Si quieres que tu próxima tarta, tus natas con fresa o tu Roscón de Reyes relleno de nata queden perfectos, echa un ojo a estos consejos para estabilizar la nata y que quede más dura:

  1. Sobres estabilizadores

Se encuentran en algunos supermercados, pero no siempre es sencillo dar con ellos a no ser que la zona de repostería sea muy completa. Son unos polvos de aspecto parecido a la levadura química que hay que añadir a la mezcla antes de montar la nata, a una proporción de un sobre por cada 250 mililitros. Pero, como decíamos, cuesta bastante encontrarlo.

  1. Harina de maíz o Maicena

El almidón de la maicena ayuda a estabilizar la nata. Añade una cucharada de harina de maíz por cada medio litro de nata disuelta previamente en una cucharada sopera de leche. Bate bien la nata y, cuando empiece a formar picos, añade esta mezcla y sigue batiendo hasta que la nata quede totalmente montada.

Ten en cuenta que cambia ligeramente el sabor de la nata, por lo que solo debes usar este truco si vas a añadir alguna esencia como limón.

  1. Compra nata grasa

La nata que compres para montar tiene que tener un porcentaje de grasa superior o igual al 35,1%. Si es menor, es posible que la nata no quede tan firme.

  1. Nata bien fría

Antes de montarla, la nata debe estar bien fría, entre 5 y 10º. Para ello, guarda el bol o vaso de la batidora en el congelador, así como el accesorio batidor o las varillas que vayas a utilizar. Otra opción si se te ha olvidado hacer esto previamente es colocar el bol donde vayas a montar dentro de otro con hielo.

  1. Azúcar glas

El azúcar glas industrial lleva una pequeña proporción de almidón para evitar su apelmazamiento. Eso ayuda a estabilizar la nata, así que usa este tipo de azúcar en lugar del normal para endulzar la mezcla.

  1. Gelatina en polvo

Compra gelatina en polvo neutra y usa una cucharadita por cada 250 ml de nata. Echa en un bol una cucharada de agua fría y espolvorea la gelatina. Deja reposar unos minutos para que se hidrate y se disuelva. Caliéntala en el microondas a potencia máxima unos 10 segundos y deja enfriar gasta que alcance los 36º.

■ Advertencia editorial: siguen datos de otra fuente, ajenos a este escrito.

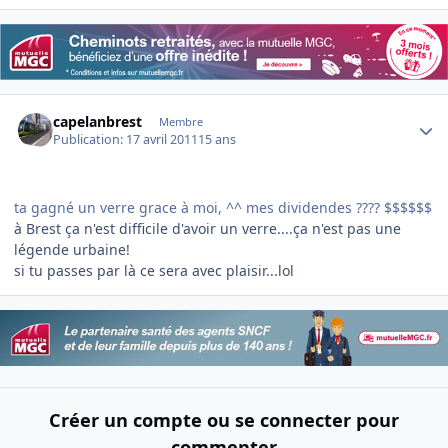
Author stats
capelanbrest
Membre
Publication:
17 avril 2011
15 ans
ta gagné un verre grace à moi, ^^ mes dividendes ???? $$$$$$
à Brest ça n'est difficile d'avoir un verre....ça n'est pas une
légende urbaine!
si tu passes par là ce sera avec plaisir...lol
Créer un compte ou se connecter pour
commenter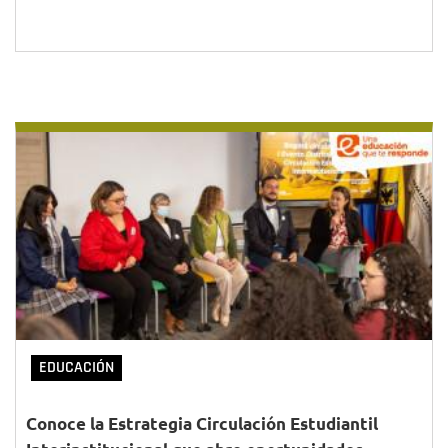
EDUCACIÓN
Conoce la Estrategia Circulación Estudiantil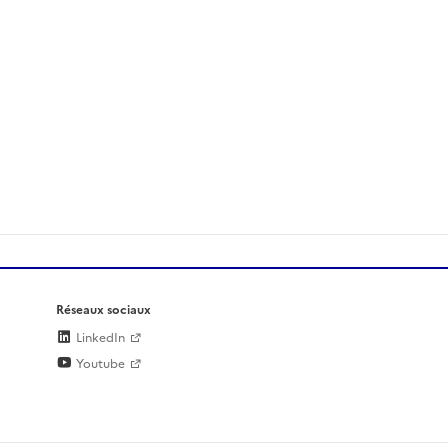
Réseaux sociaux
LinkedIn
Youtube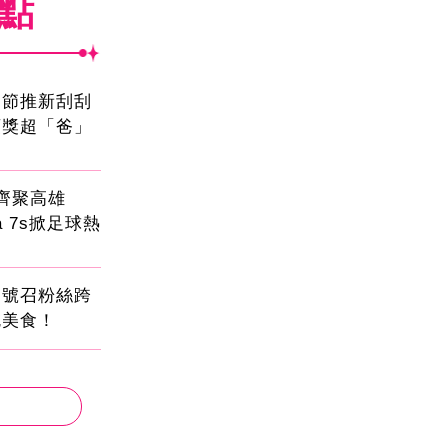
焦點
親節推新刮刮
頭獎超「爸」
員齊聚高雄
sa 7s掀足球熱
蛋號召粉絲跨
吃美食！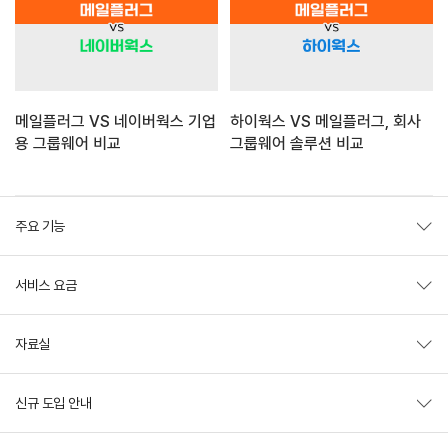
메일플러그 VS 네이버웍스 기업
하이웍스 VS 메일플러그, 회사
용 그룹웨어 비교
그룹웨어 솔루션 비교
주요 기능
서비스 요금
자료실
신규 도입 안내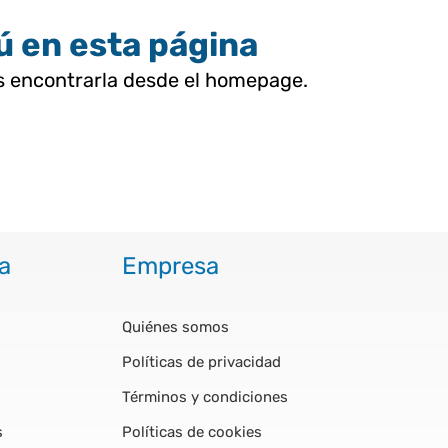
tú en esta página
as encontrarla desde el homepage.
a
Empresa
Quiénes somos
Políticas de privacidad
Términos y condiciones
s
Políticas de cookies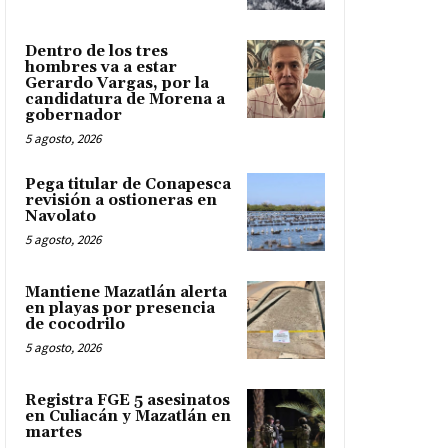
Dentro de los tres
hombres va a estar
Gerardo Vargas, por la
candidatura de Morena a
gobernador
5 agosto, 2026
Pega titular de Conapesca
revisión a ostioneras en
Navolato
5 agosto, 2026
Mantiene Mazatlán alerta
en playas por presencia
de cocodrilo
5 agosto, 2026
Registra FGE 5 asesinatos
en Culiacán y Mazatlán en
martes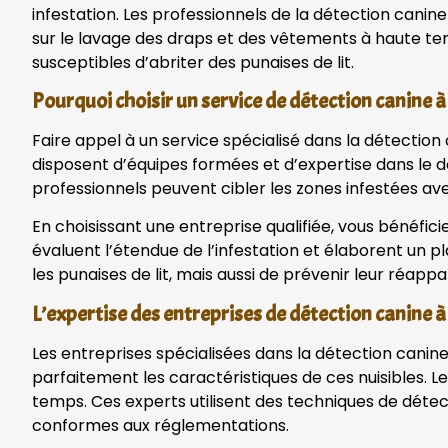
infestation. Les professionnels de la détection cani
sur le lavage des draps et des vêtements à haute tem
susceptibles d’abriter des punaises de lit.
Pourquoi choisir un service de détection canine 
Faire appel à un service spécialisé dans la détectio
disposent d’équipes formées et d’expertise dans le do
professionnels peuvent cibler les zones infestées av
En choisissant une entreprise qualifiée, vous bénéfici
évaluent l’étendue de l’infestation et élaborent un 
les punaises de lit, mais aussi de prévenir leur réappar
L’expertise des entreprises de détection canine 
Les entreprises spécialisées dans la détection cani
parfaitement les caractéristiques de ces nuisibles. L
temps. Ces experts utilisent des techniques de détec
conformes aux réglementations.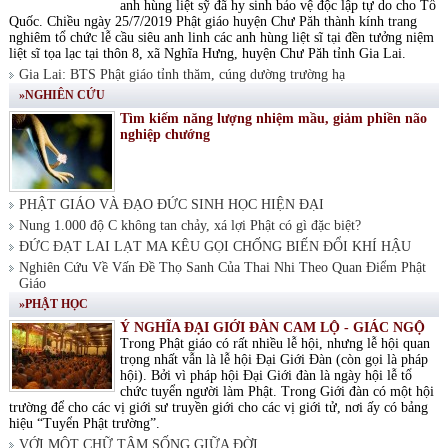
anh hùng liệt sỹ đã hy sinh bảo vệ độc lập tự do cho Tổ
Quốc. Chiều ngày 25/7/2019 Phật giáo huyện Chư Păh thành kính trang
nghiêm tổ chức lễ cầu siêu anh linh các anh hùng liệt sĩ tại đền tưởng niệm
liệt sĩ tọa lạc tại thôn 8, xã Nghĩa Hưng, huyện Chư Păh tỉnh Gia Lai.
Gia Lai: BTS Phật giáo tỉnh thăm, cúng dường trường hạ
»NGHIÊN CỨU
Tìm kiếm năng lượng nhiệm mầu, giảm phiền não
nghiệp chướng
PHẬT GIÁO VÀ ĐẠO ĐỨC SINH HỌC HIỆN ĐẠI
Nung 1.000 độ C không tan chảy, xá lợi Phật có gì đặc biệt?
ĐỨC ĐẠT LAI LẠT MA KÊU GỌI CHỐNG BIẾN ĐỔI KHÍ HẬU
Nghiên Cứu Về Vấn Đề Thọ Sanh Của Thai Nhi Theo Quan Điểm Phật
Giáo
»PHẬT HỌC
Ý NGHĨA ĐẠI GIỚI ĐÀN CAM LỘ - GIÁC NGỘ
Trong Phật giáo có rất nhiều lễ hội, nhưng lễ hội quan
trọng nhất vẫn là lễ hội Đại Giới Đàn (còn gọi là pháp
hội). Bởi vì pháp hội Đại Giới đàn là ngày hội lễ tổ
chức tuyển người làm Phật. Trong Giới đàn có một hội
trường để cho các vị giới sư truyền giới cho các vị giới tử, nơi ấy có bảng
hiệu “Tuyển Phật trường”.
VỚI MỘT CHỮ TÂM SỐNG GIỮA ĐỜI.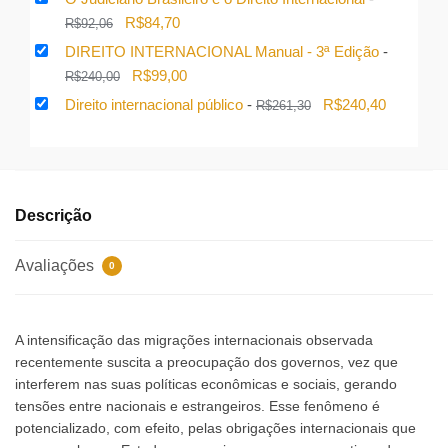
original
atual
O
O
R$
84,70
R$
92,06
era:
é:
preço
preço
DIREITO INTERNACIONAL Manual - 3ª Edição
-
R$110,03.
R$101,23.
original
atual
O
O
R$
99,00
R$
240,00
era:
é:
preço
preço
O
O
Direito internacional público
-
R$
240,40
R$
261,30
R$92,06.
R$84,70.
original
atual
preço
preço
era:
é:
original
atual
R$240,00.
R$99,00.
era:
é:
R$261,30.
R$240,40
Descrição
Avaliações
0
A intensificação das migrações internacionais observada
recentemente suscita a preocupação dos governos, vez que
interferem nas suas políticas econômicas e sociais, gerando
tensões entre nacionais e estrangeiros. Esse fenômeno é
potencializado, com efeito, pelas obrigações internacionais que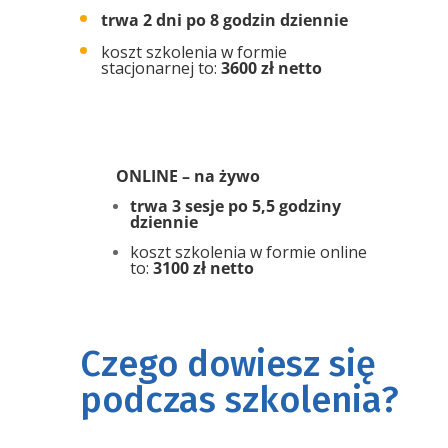
trwa 2 dni po 8 godzin dziennie
koszt szkolenia w formie
stacjonarnej to:
3600 zł
netto
ONLINE – na żywo
trwa 3 sesje po 5,5 godziny
dziennie
koszt szkolenia w formie online
to:
3100 zł netto
Czego dowiesz się
podczas szkolenia?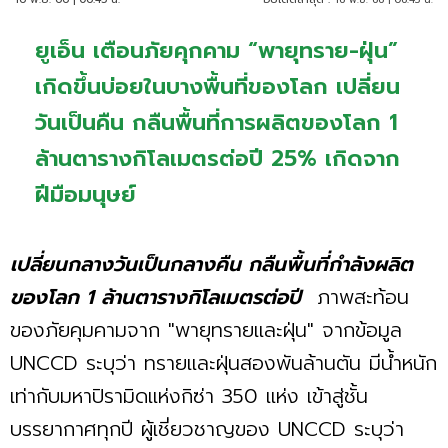
ยูเอ็น เตือนภัยคุกคาม “พายุทราย-ฝุ่น”
เกิดขึ้นบ่อยในบางพื้นที่ของโลก เปลี่ยน
วันเป็นคืน กลืนพื้นที่การผลิตของโลก 1
ล้านตารางกิโลเมตรต่อปี 25% เกิดจาก
ฝีมือมนุษย์
เปลี่ยนกลางวันเป็นกลางคืน กลืนพื้นที่กำลังผลิต
ของโลก 1 ล้านตารางกิโลเมตรต่อปี
ภาพสะท้อน
ของภัยคุมคามจาก "พายุทรายและฝุ่น" จากข้อมูล
UNCCD ระบุว่า ทรายและฝุ่นสองพันล้านตัน มีน้ำหนัก
เท่ากับมหาปิรามิดแห่งกิซ่า 350 แห่ง เข้าสู่ชั้น
บรรยากาศทุกปี ผู้เชี่ยวชาญของ UNCCD ระบุว่า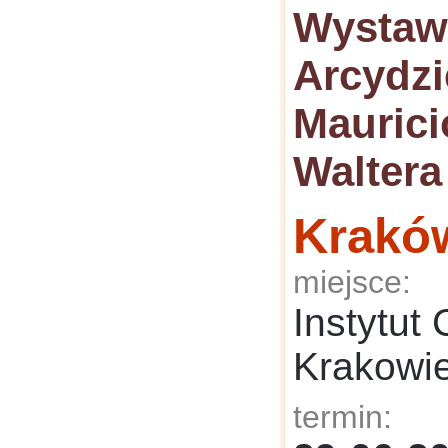
Wystaw
Arcydzi
Maurici
Waltera
Krakó
miejsce:
Instytut
Krakowi
termin: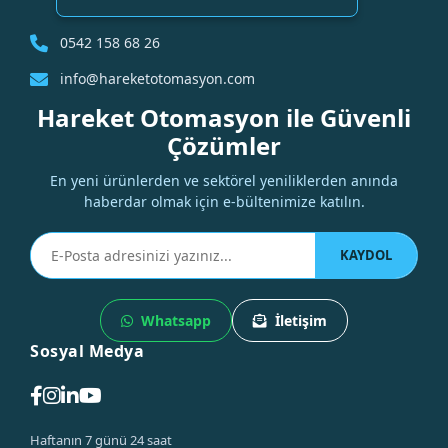
0542 158 68 26
info@hareketotomasyon.com
Hareket Otomasyon ile Güvenli
Çözümler
En yeni ürünlerden ve sektörel yeniliklerden anında
haberdar olmak için e-bültenimize katılın.
KAYDOL
Whatsapp
İletişim
Sosyal Medya
Haftanın 7 günü 24 saat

Bate la nata y, cuando empiece a formar picos, va añadiendo la gelatina y sigue batiendo hasta que quede bien montada.

  1. Queso mascarpone

El queso mascarpone también ayuda a que la nata quede más firme y dura. Para lograrlo, añade 125 gramos de queso por cada medio litro de nata. Quedará una textura muy sabrosa y cremosa, aunque con mucha mayor cantidad de grasa y calorías. Pero un día es un día.

  1. Leche en polvo

La leche en polvo desnatada también es un buen recurso para conseguir que nuestra nata montada quede perfecta. Añade dos cucharaditas de leche en polvo desnatada por cada medio litro de nata. Como en las veces anteriores, bate hasta que empiece a hacer picos y, ene se momento, añade la leche en polvo y continúa batiendo hasta que quede totalmente montada.

  1. Nubes de golosinas

Las clásicas nubes rosas de chucherías pueden ayudarnos a montar la nata si las calentamos durante cinco segundos en el microondas y las añadimos a la nata cuando empiece a formar picos. Eso sí, deberás añadir menos cantidad de azúcar ya que las nubes ya están proporcionando dulzor a la nata y no conviene pasarse o resultará demasiado empalagosa.